> [DIRECTIONS]: Give the lines below again exactly, starting with the line that holds "Авиабилеты в Йошкар-Олу" and going on through the line that holds "Авиабилеты в Смоленск".

(DATASET EXTRACT)

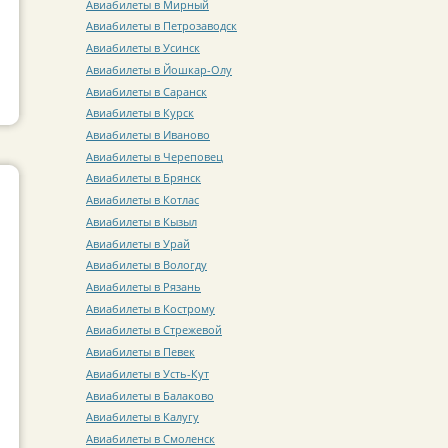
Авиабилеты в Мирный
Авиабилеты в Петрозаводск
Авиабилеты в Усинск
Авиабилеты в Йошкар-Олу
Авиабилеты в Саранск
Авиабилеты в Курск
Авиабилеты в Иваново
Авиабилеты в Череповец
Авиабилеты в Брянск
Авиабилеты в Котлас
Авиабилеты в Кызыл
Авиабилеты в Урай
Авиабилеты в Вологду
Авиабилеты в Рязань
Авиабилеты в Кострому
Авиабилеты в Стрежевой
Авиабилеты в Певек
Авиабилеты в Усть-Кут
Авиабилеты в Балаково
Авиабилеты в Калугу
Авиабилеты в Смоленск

(End DATASET EXTRACT)
(DATASET EXTRACT)

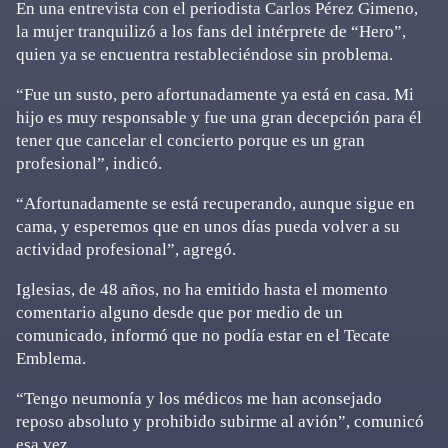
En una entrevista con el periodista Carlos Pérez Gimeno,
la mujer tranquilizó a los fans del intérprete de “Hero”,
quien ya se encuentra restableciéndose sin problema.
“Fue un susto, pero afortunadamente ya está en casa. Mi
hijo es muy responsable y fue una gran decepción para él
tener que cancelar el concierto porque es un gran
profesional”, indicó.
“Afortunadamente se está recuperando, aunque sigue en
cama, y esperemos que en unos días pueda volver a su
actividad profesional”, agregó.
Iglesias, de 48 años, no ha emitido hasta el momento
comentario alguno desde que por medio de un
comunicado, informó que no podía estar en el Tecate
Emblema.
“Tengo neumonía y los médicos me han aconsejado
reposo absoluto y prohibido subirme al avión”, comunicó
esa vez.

(End DATASET EXTRACT)
(DATASET EXTRACT)

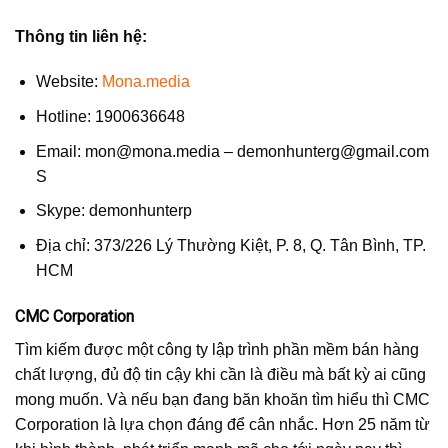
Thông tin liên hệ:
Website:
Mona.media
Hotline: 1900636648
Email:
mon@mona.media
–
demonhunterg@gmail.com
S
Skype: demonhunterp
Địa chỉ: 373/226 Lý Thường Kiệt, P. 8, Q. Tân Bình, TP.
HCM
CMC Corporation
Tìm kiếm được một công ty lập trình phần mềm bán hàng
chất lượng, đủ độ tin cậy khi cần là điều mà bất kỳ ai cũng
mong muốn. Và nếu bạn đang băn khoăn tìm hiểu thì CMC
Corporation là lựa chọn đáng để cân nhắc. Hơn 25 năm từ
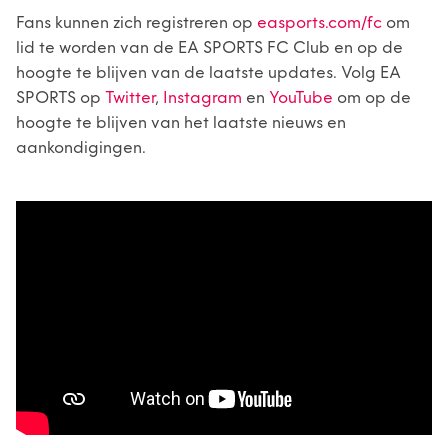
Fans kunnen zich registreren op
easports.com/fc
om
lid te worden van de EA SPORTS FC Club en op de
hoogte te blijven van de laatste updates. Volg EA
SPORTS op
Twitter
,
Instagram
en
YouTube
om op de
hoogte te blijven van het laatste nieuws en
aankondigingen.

(End DATASET EXTRACT)

> [PROBLEM SOLUTION]:
Авиабилеты в Йошкар-Олу
Авиабилеты в Саранск
Авиабилеты в Курск
Авиабилеты в Иваново
Авиабилеты в Череповец
Авиабилеты в Брянск
Авиабилеты в Котлас
Авиабилеты в Кызыл
Авиабилеты в Урай
Авиабилеты в Вологду
Авиабилеты в Рязань
Авиабилеты в Кострому
Авиабилеты в Стрежевой
Авиабилеты в Певек
Авиабилеты в Усть-Кут
Авиабилеты в Балаково
Авиабилеты в Калугу
Авиабилеты в Смоленск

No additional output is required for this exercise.